Depuis
maintenant sept ans, la Syrie est en guerre. Ce pays aimable, tolérant,
hautement civilisé que même ses détracteurs ne pouvaient s’empêcher de trouver
beau et attachant est d’ores et déjà confronté à un formidable défi, celui de
l’après-guerre. Les assaillants barbares venus de cent pays, atlantistes comme
islamistes et sionistes, se sont acharnés à vouloir en détruire les richesses, les
infrastructures, les capacités, les monuments, les beautés naturelles afin de
le rayer de la carte. Ils ont aussi et surtout tenté de broyer le peuple
syrien, d’effacer sa mémoire et son identité afin de l’anéantir.
Avec la
complicité d’une soi-disant « communauté internationale » en trompe-l’œil, ils
s’emploient maintenant à le priver, autant qu’il sera possible, de toute perspective
d’avenir, en lui volant ses droits imprescriptibles : disposer de lui-même,
décider, sans ingérence étrangère, de son destin et de son régime politique.

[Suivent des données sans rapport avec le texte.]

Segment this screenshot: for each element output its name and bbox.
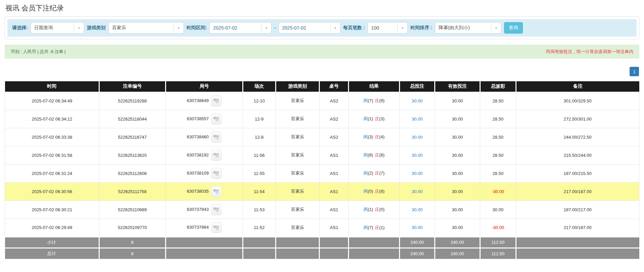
bet-id-cell: 522625113620 bbox=[99, 146, 165, 164]
grand-total-total-bet: 240.00 bbox=[399, 248, 435, 259]
col-header-total-bet: 总投注 bbox=[399, 81, 435, 92]
date-to-value: 2025-07-02 bbox=[279, 25, 330, 31]
player-result-score: (7) bbox=[368, 98, 373, 103]
video-replay-button[interactable] bbox=[211, 114, 221, 125]
bet-id-cell: 522625116747 bbox=[99, 128, 165, 146]
empty-cell bbox=[516, 248, 639, 259]
sort-label: 时间排序 : bbox=[410, 25, 432, 31]
game-type-cell: 百家乐 bbox=[276, 200, 319, 219]
remark-cell: 217.00/187.00 bbox=[516, 182, 639, 200]
table-header-row: 时间 注单编号 局号 场次 游戏类别 桌号 结果 总投注 有效投注 总派彩 备注 bbox=[5, 81, 639, 92]
bet-id-cell: 522625111758 bbox=[99, 182, 165, 200]
bet-id-cell: 522625110689 bbox=[99, 200, 165, 219]
player-result-label: 闲 bbox=[363, 225, 368, 230]
query-type-select[interactable]: 日期查询 ▼ bbox=[31, 22, 84, 34]
table-no-cell: AS2 bbox=[319, 128, 349, 146]
total-bet-link[interactable]: 30.00 bbox=[412, 207, 423, 212]
total-bet-link[interactable]: 30.00 bbox=[412, 225, 423, 230]
video-replay-button[interactable] bbox=[211, 168, 221, 179]
total-bet-cell: 30.00 bbox=[399, 200, 435, 219]
valid-bet-notice-text: 同局有效投注，统一计算在该局第一张注单内 bbox=[546, 49, 633, 55]
valid-bet-cell: 30.00 bbox=[435, 92, 480, 110]
table-row: 2025-07-02 06:33:38 522625116747 6307384… bbox=[5, 128, 639, 146]
currency-total-text: 币别 : 人民币 | 总共 :8 注单 | bbox=[11, 49, 66, 55]
table-row: 2025-07-02 06:29:49 522625109770 6307378… bbox=[5, 219, 639, 237]
total-bet-cell: 30.00 bbox=[399, 128, 435, 146]
player-result-label: 闲 bbox=[363, 116, 368, 121]
remark-cell: 215.50/244.00 bbox=[516, 146, 639, 164]
banker-result-score: (0) bbox=[379, 207, 385, 212]
total-bet-link[interactable]: 30.00 bbox=[412, 117, 423, 122]
sort-select[interactable]: 降幂(由大到小) ▼ bbox=[435, 22, 501, 34]
valid-bet-cell: 30.00 bbox=[435, 219, 480, 237]
game-type-cell: 百家乐 bbox=[276, 182, 319, 200]
banker-result-label: 庄 bbox=[375, 225, 379, 230]
page-size-label: 每页笔数 : bbox=[343, 25, 365, 31]
session-cell: 11-54 bbox=[243, 182, 276, 200]
subtotal-row: 小计 8 240.00 240.00 112.50 bbox=[5, 237, 639, 248]
video-camera-icon bbox=[213, 170, 219, 177]
game-type-cell: 百家乐 bbox=[276, 219, 319, 237]
game-type-select[interactable]: 百家乐 ▼ bbox=[108, 22, 184, 34]
total-bet-cell: 30.00 bbox=[399, 219, 435, 237]
bet-id-cell: 522625109770 bbox=[99, 219, 165, 237]
banker-result-score: (7) bbox=[379, 171, 385, 176]
total-bet-link[interactable]: 30.00 bbox=[412, 135, 423, 140]
player-result-label: 闲 bbox=[363, 98, 368, 103]
video-replay-button[interactable] bbox=[211, 95, 221, 106]
total-bet-link[interactable]: 30.00 bbox=[412, 171, 423, 176]
session-cell: 11-56 bbox=[243, 146, 276, 164]
total-bet-link[interactable]: 30.00 bbox=[412, 189, 423, 194]
video-replay-button[interactable] bbox=[211, 222, 221, 233]
page-1-button[interactable]: 1 bbox=[630, 67, 639, 76]
round-cell: 630738557 bbox=[166, 110, 243, 128]
round-cell: 630737864 bbox=[166, 219, 243, 237]
col-header-payout: 总派彩 bbox=[480, 81, 516, 92]
round-cell: 630737943 bbox=[166, 200, 243, 219]
player-result-label: 闲 bbox=[363, 134, 368, 139]
round-cell: 630738460 bbox=[166, 128, 243, 146]
player-result-score: (1) bbox=[368, 207, 373, 212]
col-header-session: 场次 bbox=[243, 81, 276, 92]
total-bet-link[interactable]: 30.00 bbox=[412, 98, 423, 103]
payout-cell: 28.50 bbox=[480, 146, 516, 164]
banker-result-label: 庄 bbox=[375, 98, 379, 103]
empty-cell bbox=[276, 248, 319, 259]
remark-cell: 187.00/215.50 bbox=[516, 164, 639, 182]
table-row: 2025-07-02 06:34:49 522625119288 6307386… bbox=[5, 92, 639, 110]
video-replay-button[interactable] bbox=[211, 132, 221, 143]
info-bar: 币别 : 人民币 | 总共 :8 注单 | 同局有效投注，统一计算在该局第一张注… bbox=[5, 45, 639, 59]
valid-bet-cell: 30.00 bbox=[435, 164, 480, 182]
player-result-score: (2) bbox=[368, 171, 373, 176]
date-to-select[interactable]: 2025-07-02 ▼ bbox=[279, 22, 341, 34]
player-result-label: 闲 bbox=[363, 171, 368, 176]
search-button[interactable]: 查询 bbox=[504, 22, 523, 34]
video-camera-icon bbox=[213, 206, 219, 213]
subtotal-label: 小计 bbox=[5, 237, 99, 248]
time-cell: 2025-07-02 06:34:49 bbox=[5, 92, 99, 110]
query-type-value: 日期查询 bbox=[31, 25, 74, 31]
video-replay-button[interactable] bbox=[211, 150, 221, 161]
empty-cell bbox=[349, 237, 399, 248]
page-size-select[interactable]: 100 ▼ bbox=[367, 22, 408, 34]
total-bet-link[interactable]: 30.00 bbox=[412, 153, 423, 158]
bet-id-cell: 522625118044 bbox=[99, 110, 165, 128]
grand-total-payout: 112.50 bbox=[480, 248, 516, 259]
video-replay-button[interactable] bbox=[211, 186, 221, 197]
player-result-label: 闲 bbox=[363, 152, 368, 157]
date-from-select[interactable]: 2025-07-02 ▼ bbox=[209, 22, 271, 34]
result-cell: 闲(2)庄(7) bbox=[349, 164, 399, 182]
remark-cell: 244.00/272.50 bbox=[516, 128, 639, 146]
valid-bet-cell: 30.00 bbox=[435, 146, 480, 164]
col-header-result: 结果 bbox=[349, 81, 399, 92]
player-result-score: (3) bbox=[368, 134, 373, 139]
player-result-label: 闲 bbox=[363, 189, 368, 194]
result-cell: 闲(6)庄(8) bbox=[349, 146, 399, 164]
col-header-bet-id: 注单编号 bbox=[99, 81, 165, 92]
video-replay-button[interactable] bbox=[211, 204, 221, 215]
video-camera-icon bbox=[213, 224, 219, 231]
grand-total-valid-bet: 240.00 bbox=[435, 248, 480, 259]
video-camera-icon bbox=[213, 116, 219, 122]
date-range-tilde: ~ bbox=[274, 25, 276, 31]
valid-bet-cell: 30.00 bbox=[435, 110, 480, 128]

Sans pudeur et sans vergogne, les mêmes assaillants ne cachent pas leurs
velléités de replacer l’avenir, notamment constitutionnel, de la Syrie sous « tutelle onusienne »,
c’est-à-dire sous mandat, autant dire sous le joug colonial.
Afin
d’effacer l’empreinte géographique d’une Syrie mère de la civilisation (y compris
la nôtre), peut-il y avoir un moyen plus efficace que de disperser un peuple et
surtout de briser un État qui a commis le crime de lèse-majesté ? En effet, au
final, l’entreprise est destinée à faire de ce qui fut jadis une grande Syrie
un archipel de mini-entités, et de son peuple une mosaïque tribalisée ayant
vocation à être vaporisée en une vaste diaspora : dans une première approche,
ce crime inqualifiable mérite la double qualification de « politicide » – la dissolution d’un État qui dérange – et
d’ethnocide – l’anéantissement d’un peuple qui résiste.
C’est ce qui
est inscrit dans le « grand
dessein » néoconservateur. Ce dernier, notons-le au passage,
reviendrait à infliger
à la Syrie le destin réservé depuis 70 ans à la Palestine, pan de
terre volé sous l’égide du colonialisme triomphant. Le sort des Syriens
pourrait alors ressembler à celui des Palestiniens, irrémédiablement spoliés au
nom d’une « mission divine
». Le sinistre destin des
peuples amérindiens, éliminés de l’histoire, est là pour rappeler de quoi sont
capables les colons venus d’ailleurs.
Les dégâts
sont immenses, se chiffrant en centaines de milliards de dollars, auquel il
conviendrait d’ajouter – mais c’est leur problème – les millions, billions ou
trillions dépensés par les « puissances
» assaillantes pour conduire leurs batailles « pour la démocratisation ».
Il ne sert à
rien d’invoquer les valeurs de la morale, naturelle ou religieuse, le droit
international et la légalité onusienne, voire la simple décence, face à des agresseurs sans foi ni loi.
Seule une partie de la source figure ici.